Власти – в том числе и церковные (из Серпухова) – о старчестве Брунькина деликатно умалчивали, этого не касались, но зато проводили дознание, по какому праву он лечит, есть ли у него соответствующее образование и диплом. На это Брунькин отвечал одной и той же загадочной фразой: «Не первый раз на свете живу. Кое-какой мудрости набрался».

Слышавшие считали это оговоркой и поправляли: «Не первый год, наверное, живешь-то».

Но Сысой Никитич поправки не принимал и стоял на своем: не первый раз. А если кто-нибудь продолжал приставать с поправками, вопрошал, задавал глубокомысленный вопрос: «А скажи, милок, почему в Библии, к примеру, у одного мужа бывает много жен?»

Никто ответить ему толком не мог, и тогда он сам отвечал: «А потому, что один дух проходит через множество воплощений, пока не наберется опыта и сноровки. Палингенесия, по Матфею, – рождение заново, перерождение, многожизние. Я старичок умишком своим вострый. Я умишком своим до чего допер-то, а? Не метампсихоз, переселение души, а именно перерождение, иначе бы создавалась видимость, будто душа человека переселяется в оленя, лягушку, муху, пчелу. Не переселяется, а перерождается. Недаром сказано: «Блажен тот, кто пребывает до того, как возник». Пребывает там на небе до того, как возникнуть здесь на земле. Имеющий уши да слышит. Так-то, любезные».

От этих слов серьезные люди отмахивались, как от лишней мороки, и тогда Сысой Никитич убеждал их средствами кино. Он приводил заученную фразу из когда-то виденного фильма, что академиев он не проходил, а всему научился от отца, потомственного травника, когда-то вылечившего самого товарища Яна Эрнестовича Рудзутака, и бабки Улиты.

Та, сидя на печи, доподлинно знала, где какие травы взошли, какие из них уже набрали силу, годятся для лечения, а с какими следует годик-другой потерпеть и обождать.

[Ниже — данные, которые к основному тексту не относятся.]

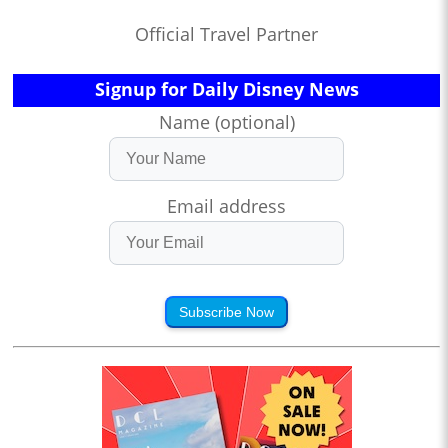
Official Travel Partner
Signup for Daily Disney News
Name (optional)
Email address
Subscribe Now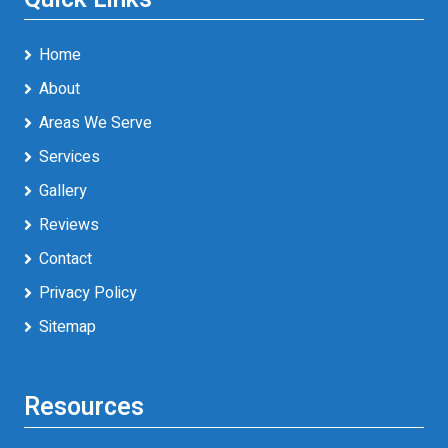
Home
About
Areas We Serve
Services
Gallery
Reviews
Contact
Privacy Policy
Sitemap
Resources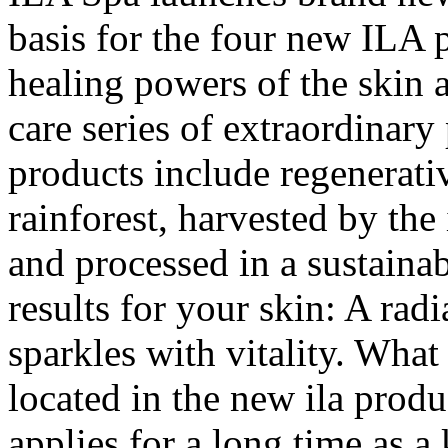
basis for the four new ILA p
healing powers of the skin 
care series of extraordinary
products include regenerativ
rainforest, harvested by the
and processed in a sustainab
results for your skin: A ra
sparkles with vitality. What 
located in the new ila produc
applies for a long time as a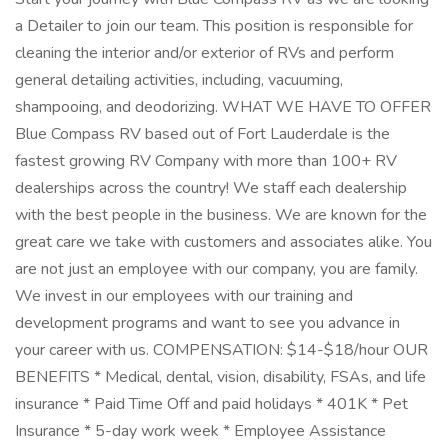
a Detailer to join our team. This position is responsible for
cleaning the interior and/or exterior of RVs and perform
general detailing activities, including, vacuuming,
shampooing, and deodorizing. WHAT WE HAVE TO OFFER
Blue Compass RV based out of Fort Lauderdale is the
fastest growing RV Company with more than 100+ RV
dealerships across the country! We staff each dealership
with the best people in the business. We are known for the
great care we take with customers and associates alike. You
are not just an employee with our company, you are family.
We invest in our employees with our training and
development programs and want to see you advance in
your career with us. COMPENSATION: $14-$18/hour OUR
BENEFITS * Medical, dental, vision, disability, FSAs, and life
insurance * Paid Time Off and paid holidays * 401K * Pet
Insurance * 5-day work week * Employee Assistance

Жил он в комнатке на пятом этаже облезлого блочного дома грязноватого желто-розового цвета (все похвалялся, будто живет во дворце), под самой крышей. Летом, в июльскую жару, крыша накалялась от солнца – что твоя печь. Брунькин же в шутку сравнивал себя с библейскими Седрахом, Мисагом и Авденаго, коим, по приказу Навуходоносора брошенным в печь за дерзкое непоклонение языческому истукану, печной огонь не причинил никакого вреда, и они остались живы. «Вот и я Седрах, Мисаг и Авденаго в одном лице. Гляньте – живехонек, – с усмешкой указывал на себя Брунькин. – Кроме того, я не токмо здесь обитаю, но и в лесу живу, хотя и без прописки».